Each record should be given again exactly as it appears, with no image included.

*** Task inputs

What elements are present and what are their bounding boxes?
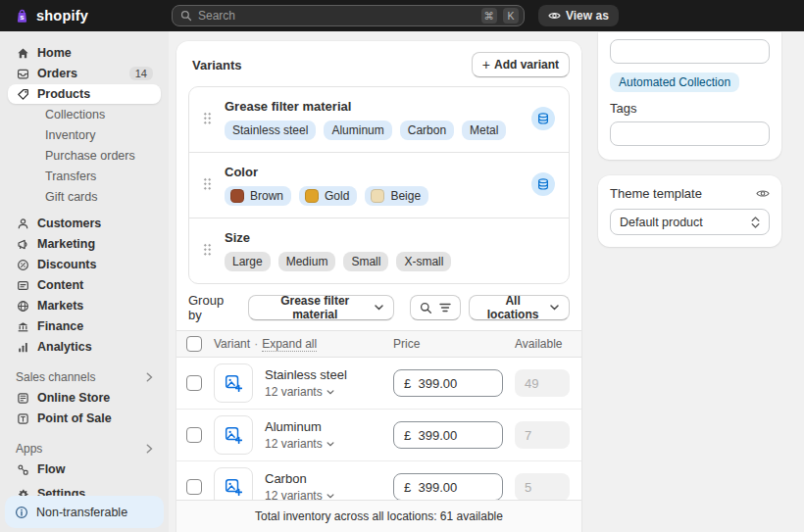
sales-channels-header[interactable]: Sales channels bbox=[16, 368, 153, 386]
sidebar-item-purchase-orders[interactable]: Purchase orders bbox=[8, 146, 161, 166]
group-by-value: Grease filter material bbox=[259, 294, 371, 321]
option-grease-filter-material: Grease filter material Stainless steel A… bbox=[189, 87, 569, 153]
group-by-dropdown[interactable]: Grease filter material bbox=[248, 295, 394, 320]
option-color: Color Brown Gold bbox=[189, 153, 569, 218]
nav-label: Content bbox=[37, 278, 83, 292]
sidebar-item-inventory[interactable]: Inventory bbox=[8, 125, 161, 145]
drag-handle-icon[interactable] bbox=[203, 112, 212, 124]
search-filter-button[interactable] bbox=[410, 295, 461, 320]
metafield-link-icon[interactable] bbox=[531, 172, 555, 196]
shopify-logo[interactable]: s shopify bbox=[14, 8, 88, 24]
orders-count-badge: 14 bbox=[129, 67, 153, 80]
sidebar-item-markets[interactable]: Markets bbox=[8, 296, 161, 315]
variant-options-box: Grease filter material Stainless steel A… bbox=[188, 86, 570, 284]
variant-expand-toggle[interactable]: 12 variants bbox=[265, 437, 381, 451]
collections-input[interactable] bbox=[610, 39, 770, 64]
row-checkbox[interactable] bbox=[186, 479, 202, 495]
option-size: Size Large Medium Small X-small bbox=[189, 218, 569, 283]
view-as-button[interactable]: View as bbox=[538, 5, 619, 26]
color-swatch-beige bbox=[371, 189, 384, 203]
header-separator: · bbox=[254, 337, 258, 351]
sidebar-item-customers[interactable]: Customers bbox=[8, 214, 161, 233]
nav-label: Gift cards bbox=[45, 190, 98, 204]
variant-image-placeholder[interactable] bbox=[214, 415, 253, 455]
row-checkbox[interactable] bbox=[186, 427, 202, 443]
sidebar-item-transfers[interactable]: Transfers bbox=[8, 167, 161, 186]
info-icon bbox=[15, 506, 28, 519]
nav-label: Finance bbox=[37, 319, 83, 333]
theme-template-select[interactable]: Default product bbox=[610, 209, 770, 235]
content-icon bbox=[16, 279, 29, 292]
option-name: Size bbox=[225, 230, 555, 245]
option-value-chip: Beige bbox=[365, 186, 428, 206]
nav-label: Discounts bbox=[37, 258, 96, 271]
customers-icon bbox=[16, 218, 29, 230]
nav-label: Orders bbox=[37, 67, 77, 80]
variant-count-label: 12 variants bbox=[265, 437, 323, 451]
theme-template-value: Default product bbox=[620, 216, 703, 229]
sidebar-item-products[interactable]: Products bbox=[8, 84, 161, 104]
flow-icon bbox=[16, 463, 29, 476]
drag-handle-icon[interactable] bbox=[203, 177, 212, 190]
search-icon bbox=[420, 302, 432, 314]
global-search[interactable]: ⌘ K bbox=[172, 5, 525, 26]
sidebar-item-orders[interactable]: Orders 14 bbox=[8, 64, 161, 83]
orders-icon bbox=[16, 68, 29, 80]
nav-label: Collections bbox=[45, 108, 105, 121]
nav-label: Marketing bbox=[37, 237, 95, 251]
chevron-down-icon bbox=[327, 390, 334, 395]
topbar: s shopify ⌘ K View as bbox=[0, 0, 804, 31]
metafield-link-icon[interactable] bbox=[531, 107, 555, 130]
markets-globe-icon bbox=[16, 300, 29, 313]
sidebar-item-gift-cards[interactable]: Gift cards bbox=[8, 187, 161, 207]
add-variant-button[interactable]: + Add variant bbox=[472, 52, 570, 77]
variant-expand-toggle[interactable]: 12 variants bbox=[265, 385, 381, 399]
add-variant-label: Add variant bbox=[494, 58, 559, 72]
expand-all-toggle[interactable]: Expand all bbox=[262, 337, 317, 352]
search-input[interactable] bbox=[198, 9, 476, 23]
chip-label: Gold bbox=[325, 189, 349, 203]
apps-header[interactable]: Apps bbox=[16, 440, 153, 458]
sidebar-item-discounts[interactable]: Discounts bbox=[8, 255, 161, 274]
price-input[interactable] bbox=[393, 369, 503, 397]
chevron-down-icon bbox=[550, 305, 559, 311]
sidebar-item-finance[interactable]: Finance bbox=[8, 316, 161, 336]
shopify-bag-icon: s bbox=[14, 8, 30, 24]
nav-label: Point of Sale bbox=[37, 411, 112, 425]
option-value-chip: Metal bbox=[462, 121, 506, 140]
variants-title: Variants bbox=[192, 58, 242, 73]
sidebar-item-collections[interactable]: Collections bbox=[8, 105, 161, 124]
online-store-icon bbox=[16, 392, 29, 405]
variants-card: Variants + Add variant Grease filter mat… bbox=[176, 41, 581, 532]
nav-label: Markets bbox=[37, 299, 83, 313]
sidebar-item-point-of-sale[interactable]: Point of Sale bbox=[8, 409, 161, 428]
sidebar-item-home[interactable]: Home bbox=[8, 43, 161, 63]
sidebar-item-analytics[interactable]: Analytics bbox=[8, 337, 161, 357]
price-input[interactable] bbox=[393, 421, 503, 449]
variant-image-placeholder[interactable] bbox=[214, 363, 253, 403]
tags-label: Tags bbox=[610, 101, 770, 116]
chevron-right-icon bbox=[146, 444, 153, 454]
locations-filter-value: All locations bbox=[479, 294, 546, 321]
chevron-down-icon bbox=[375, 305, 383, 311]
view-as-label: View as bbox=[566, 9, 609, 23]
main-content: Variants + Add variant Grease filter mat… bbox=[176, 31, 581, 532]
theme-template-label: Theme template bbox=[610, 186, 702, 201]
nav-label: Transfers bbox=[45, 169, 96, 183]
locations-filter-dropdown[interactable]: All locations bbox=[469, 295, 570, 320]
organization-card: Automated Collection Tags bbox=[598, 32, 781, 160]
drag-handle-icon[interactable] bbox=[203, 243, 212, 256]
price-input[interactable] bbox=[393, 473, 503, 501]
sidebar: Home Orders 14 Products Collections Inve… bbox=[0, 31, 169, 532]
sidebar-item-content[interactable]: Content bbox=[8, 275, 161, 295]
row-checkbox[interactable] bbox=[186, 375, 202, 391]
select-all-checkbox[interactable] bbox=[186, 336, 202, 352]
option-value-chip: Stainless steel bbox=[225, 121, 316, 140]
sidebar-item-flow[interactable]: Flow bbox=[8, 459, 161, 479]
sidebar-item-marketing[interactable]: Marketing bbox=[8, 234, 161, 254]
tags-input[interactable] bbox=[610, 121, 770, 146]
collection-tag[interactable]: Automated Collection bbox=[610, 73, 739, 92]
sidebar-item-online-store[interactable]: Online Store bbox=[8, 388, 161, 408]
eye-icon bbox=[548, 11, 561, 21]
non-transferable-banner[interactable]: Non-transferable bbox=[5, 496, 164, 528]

******

Result for this exercise:
What elements are present and what are their bounding boxes?
sales-channels-header[interactable]: Sales channels bbox=[16, 368, 153, 386]
sidebar-item-purchase-orders[interactable]: Purchase orders bbox=[8, 146, 161, 166]
group-by-value: Grease filter material bbox=[259, 294, 371, 321]
option-grease-filter-material: Grease filter material Stainless steel A… bbox=[189, 87, 569, 153]
group-by-dropdown[interactable]: Grease filter material bbox=[248, 295, 394, 320]
option-color: Color Brown Gold bbox=[189, 153, 569, 218]
nav-label: Content bbox=[37, 278, 83, 292]
sidebar-item-inventory[interactable]: Inventory bbox=[8, 125, 161, 145]
drag-handle-icon[interactable] bbox=[203, 112, 212, 124]
search-filter-button[interactable] bbox=[410, 295, 461, 320]
metafield-link-icon[interactable] bbox=[531, 172, 555, 196]
shopify-logo[interactable]: s shopify bbox=[14, 8, 88, 24]
orders-count-badge: 14 bbox=[129, 67, 153, 80]
sidebar-item-markets[interactable]: Markets bbox=[8, 296, 161, 315]
variant-options-box: Grease filter material Stainless steel A… bbox=[188, 86, 570, 284]
variant-expand-toggle[interactable]: 12 variants bbox=[265, 437, 381, 451]
collections-input[interactable] bbox=[610, 39, 770, 64]
row-checkbox[interactable] bbox=[186, 479, 202, 495]
option-size: Size Large Medium Small X-small bbox=[189, 218, 569, 283]
view-as-button[interactable]: View as bbox=[538, 5, 619, 26]
color-swatch-beige bbox=[371, 189, 384, 203]
header-separator: · bbox=[254, 337, 258, 351]
sidebar-item-customers[interactable]: Customers bbox=[8, 214, 161, 233]
nav-label: Gift cards bbox=[45, 190, 98, 204]
variant-image-placeholder[interactable] bbox=[214, 415, 253, 455]
row-checkbox[interactable] bbox=[186, 427, 202, 443]
sidebar-item-transfers[interactable]: Transfers bbox=[8, 167, 161, 186]
info-icon bbox=[15, 506, 28, 519]
nav-label: Finance bbox=[37, 319, 83, 333]
theme-template-select[interactable]: Default product bbox=[610, 209, 770, 235]
content-icon bbox=[16, 279, 29, 292]
option-name: Size bbox=[225, 230, 555, 245]
option-value-chip: Beige bbox=[365, 186, 428, 206]
nav-label: Discounts bbox=[37, 258, 96, 271]
customers-icon bbox=[16, 218, 29, 230]
nav-label: Orders bbox=[37, 67, 77, 80]
variant-count-label: 12 variants bbox=[265, 437, 323, 451]
theme-template-value: Default product bbox=[620, 216, 703, 229]
sidebar-item-products[interactable]: Products bbox=[8, 84, 161, 104]
flow-icon bbox=[16, 463, 29, 476]
drag-handle-icon[interactable] bbox=[203, 177, 212, 190]
search-icon bbox=[420, 302, 432, 314]
global-search[interactable]: ⌘ K bbox=[172, 5, 525, 26]
sidebar-item-orders[interactable]: Orders 14 bbox=[8, 64, 161, 83]
orders-icon bbox=[16, 68, 29, 80]
nav-label: Collections bbox=[45, 108, 105, 121]
nav-label: Marketing bbox=[37, 237, 95, 251]
chevron-down-icon bbox=[327, 390, 334, 395]
topbar: s shopify ⌘ K View as bbox=[0, 0, 804, 31]
metafield-link-icon[interactable] bbox=[531, 107, 555, 130]
markets-globe-icon bbox=[16, 300, 29, 313]
sidebar-item-gift-cards[interactable]: Gift cards bbox=[8, 187, 161, 207]
add-variant-button[interactable]: + Add variant bbox=[472, 52, 570, 77]
variant-expand-toggle[interactable]: 12 variants bbox=[265, 385, 381, 399]
add-variant-label: Add variant bbox=[494, 58, 559, 72]
expand-all-toggle[interactable]: Expand all bbox=[262, 337, 317, 352]
search-input[interactable] bbox=[198, 9, 476, 23]
chip-label: Gold bbox=[325, 189, 349, 203]
apps-header[interactable]: Apps bbox=[16, 440, 153, 458]
sidebar-item-discounts[interactable]: Discounts bbox=[8, 255, 161, 274]
price-input[interactable] bbox=[393, 369, 503, 397]
chevron-down-icon bbox=[550, 305, 559, 311]
sidebar-item-finance[interactable]: Finance bbox=[8, 316, 161, 336]
shopify-bag-icon: s bbox=[14, 8, 30, 24]
nav-label: Point of Sale bbox=[37, 411, 112, 425]
option-value-chip: Metal bbox=[462, 121, 506, 140]
variants-title: Variants bbox=[192, 58, 242, 73]
sidebar-item-collections[interactable]: Collections bbox=[8, 105, 161, 124]
online-store-icon bbox=[16, 392, 29, 405]
variants-card: Variants + Add variant Grease filter mat… bbox=[176, 41, 581, 532]
nav-label: Markets bbox=[37, 299, 83, 313]
sidebar-item-point-of-sale[interactable]: Point of Sale bbox=[8, 409, 161, 428]
sidebar-item-home[interactable]: Home bbox=[8, 43, 161, 63]
sidebar-item-analytics[interactable]: Analytics bbox=[8, 337, 161, 357]
price-input[interactable] bbox=[393, 421, 503, 449]
variant-image-placeholder[interactable] bbox=[214, 363, 253, 403]
tags-label: Tags bbox=[610, 101, 770, 116]
chevron-right-icon bbox=[146, 444, 153, 454]
locations-filter-value: All locations bbox=[479, 294, 546, 321]
chevron-down-icon bbox=[375, 305, 383, 311]
view-as-label: View as bbox=[566, 9, 609, 23]
main-content: Variants + Add variant Grease filter mat… bbox=[176, 31, 581, 532]
theme-template-label: Theme template bbox=[610, 186, 702, 201]
nav-label: Transfers bbox=[45, 169, 96, 183]
locations-filter-dropdown[interactable]: All locations bbox=[469, 295, 570, 320]
organization-card: Automated Collection Tags bbox=[598, 32, 781, 160]
drag-handle-icon[interactable] bbox=[203, 243, 212, 256]
price-input[interactable] bbox=[393, 473, 503, 501]
sidebar: Home Orders 14 Products Collections Inve… bbox=[0, 31, 169, 532]
sidebar-item-content[interactable]: Content bbox=[8, 275, 161, 295]
row-checkbox[interactable] bbox=[186, 375, 202, 391]
select-all-checkbox[interactable] bbox=[186, 336, 202, 352]
option-value-chip: Stainless steel bbox=[225, 121, 316, 140]
sidebar-item-flow[interactable]: Flow bbox=[8, 459, 161, 479]
sidebar-item-marketing[interactable]: Marketing bbox=[8, 234, 161, 254]
tags-input[interactable] bbox=[610, 121, 770, 146]
collection-tag[interactable]: Automated Collection bbox=[610, 73, 739, 92]
sidebar-item-online-store[interactable]: Online Store bbox=[8, 388, 161, 408]
eye-icon bbox=[548, 11, 561, 21]
non-transferable-banner[interactable]: Non-transferable bbox=[5, 496, 164, 528]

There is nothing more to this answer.